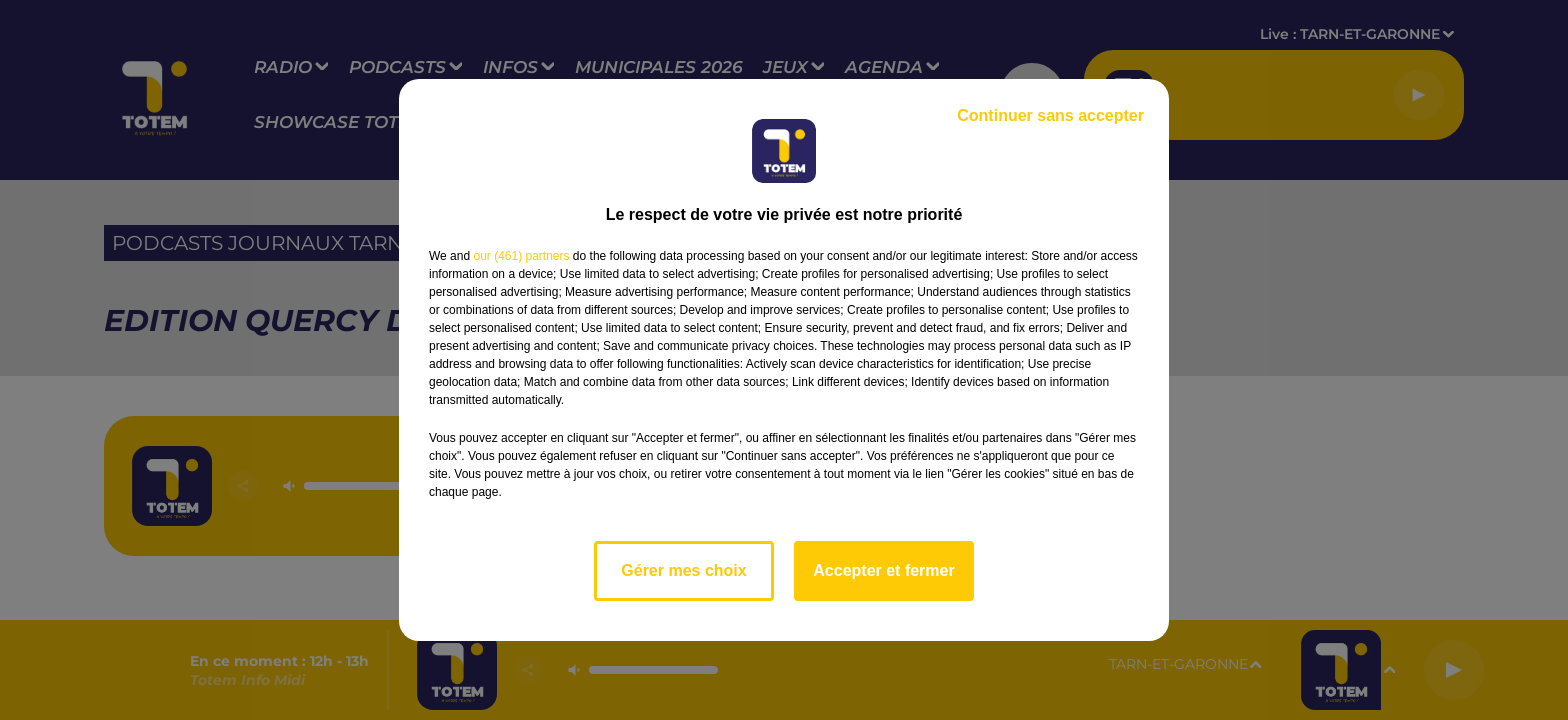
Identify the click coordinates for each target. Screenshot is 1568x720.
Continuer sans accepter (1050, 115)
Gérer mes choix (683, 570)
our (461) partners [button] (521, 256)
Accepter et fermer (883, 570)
■ ■ ■ ■
◆ TASK
Return every record above exactly as written, but drop the pictures.

◆ TASK ANSWER
Identify the click coordinates for each target. Screenshot is 1568x720.
Continuer sans accepter (1050, 115)
Gérer mes choix (683, 570)
our (461) partners [button] (521, 256)
Accepter et fermer (883, 570)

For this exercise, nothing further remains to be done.